* **Directions for this task**
Show each line of the entries below in which the word "kinerja" appears.

Stored data entries
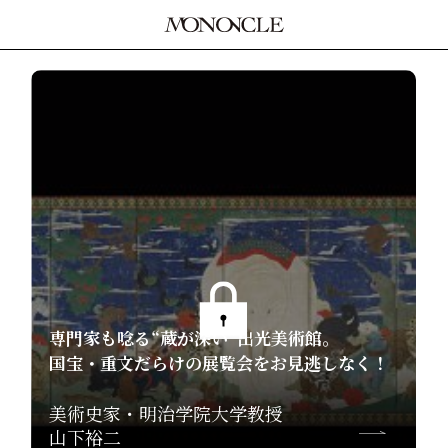
専門家も唸る“蔵が深い”出光美術館。
国宝・重文だらけの展覧会をお見逃しなく！
美術史家・明治学院大学教授
山下裕二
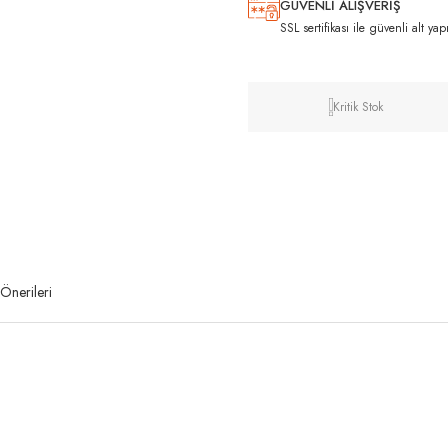
GÜVENLİ ALIŞVERİŞ
SSL sertifikası ile güvenli alt yap
Kritik Stok
Önerileri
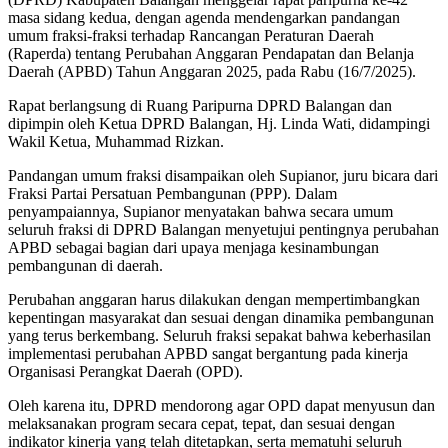
masa sidang kedua, dengan agenda mendengarkan pandangan
umum fraksi-fraksi terhadap Rancangan Peraturan Daerah
(Raperda) tentang Perubahan Anggaran Pendapatan dan Belanja
Daerah (APBD) Tahun Anggaran 2025, pada Rabu (16/7/2025).
Rapat berlangsung di Ruang Paripurna DPRD Balangan dan
dipimpin oleh Ketua DPRD Balangan, Hj. Linda Wati, didampingi
Wakil Ketua, Muhammad Rizkan.
Pandangan umum fraksi disampaikan oleh Supianor, juru bicara dari
Fraksi Partai Persatuan Pembangunan (PPP). Dalam
penyampaiannya, Supianor menyatakan bahwa secara umum
seluruh fraksi di DPRD Balangan menyetujui pentingnya perubahan
APBD sebagai bagian dari upaya menjaga kesinambungan
pembangunan di daerah.
Perubahan anggaran harus dilakukan dengan mempertimbangkan
kepentingan masyarakat dan sesuai dengan dinamika pembangunan
yang terus berkembang. Seluruh fraksi sepakat bahwa keberhasilan
implementasi perubahan APBD sangat bergantung pada kinerja
Organisasi Perangkat Daerah (OPD).
Oleh karena itu, DPRD mendorong agar OPD dapat menyusun dan
melaksanakan program secara cepat, tepat, dan sesuai dengan
indikator kinerja yang telah ditetapkan, serta mematuhi seluruh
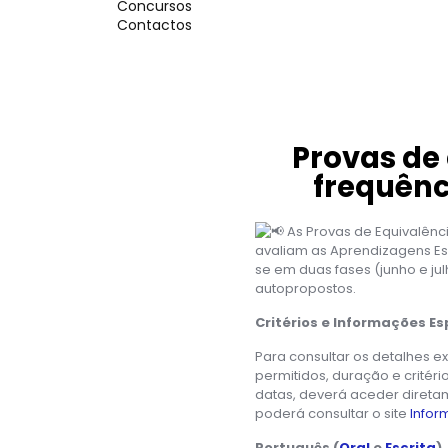
Concursos
Contactos
Provas de
frequênci
As Provas de Equivalênci
avaliam as Aprendizagens Esse
se em duas fases (junho e ju
autopropostos.
Critérios e Informações Es
Para consultar os detalhes ex
permitidos, duração e critéri
datas, deverá aceder diretam
poderá consultar o site
Infor
Português (
Oral
e
Escrita
)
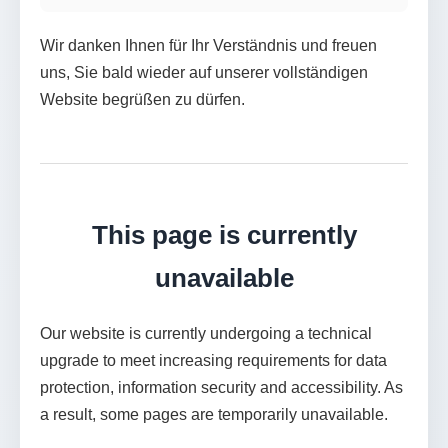
Wir danken Ihnen für Ihr Verständnis und freuen
uns, Sie bald wieder auf unserer vollständigen
Website begrüßen zu dürfen.
This page is currently
unavailable
Our website is currently undergoing a technical
upgrade to meet increasing requirements for data
protection, information security and accessibility. As
a result, some pages are temporarily unavailable.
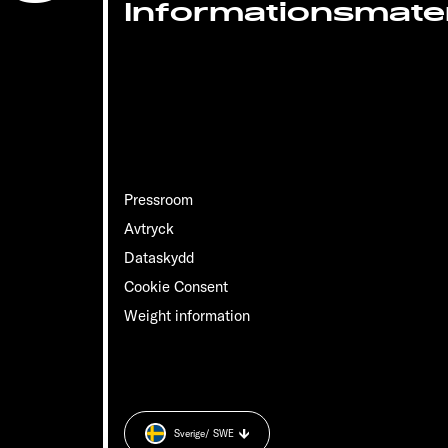
Informationsmater
Pressroom
Avtryck
Dataskydd
Cookie Consent
Weight information
Sverige
/ SWE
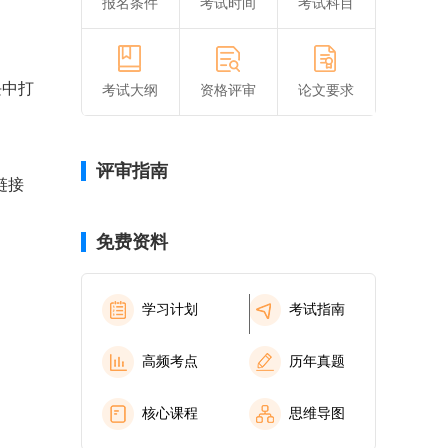
报名条件
考试时间
考试科目
块中打
考试大纲
资格评审
论文要求
评审指南
链接
免费资料
学习计划
考试指南
高频考点
历年真题
核心课程
思维导图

* **Answer space**
implementasi perubahan APBD sangat bergantung pada kinerja
indikator kinerja yang telah ditetapkan, serta mematuhi seluruh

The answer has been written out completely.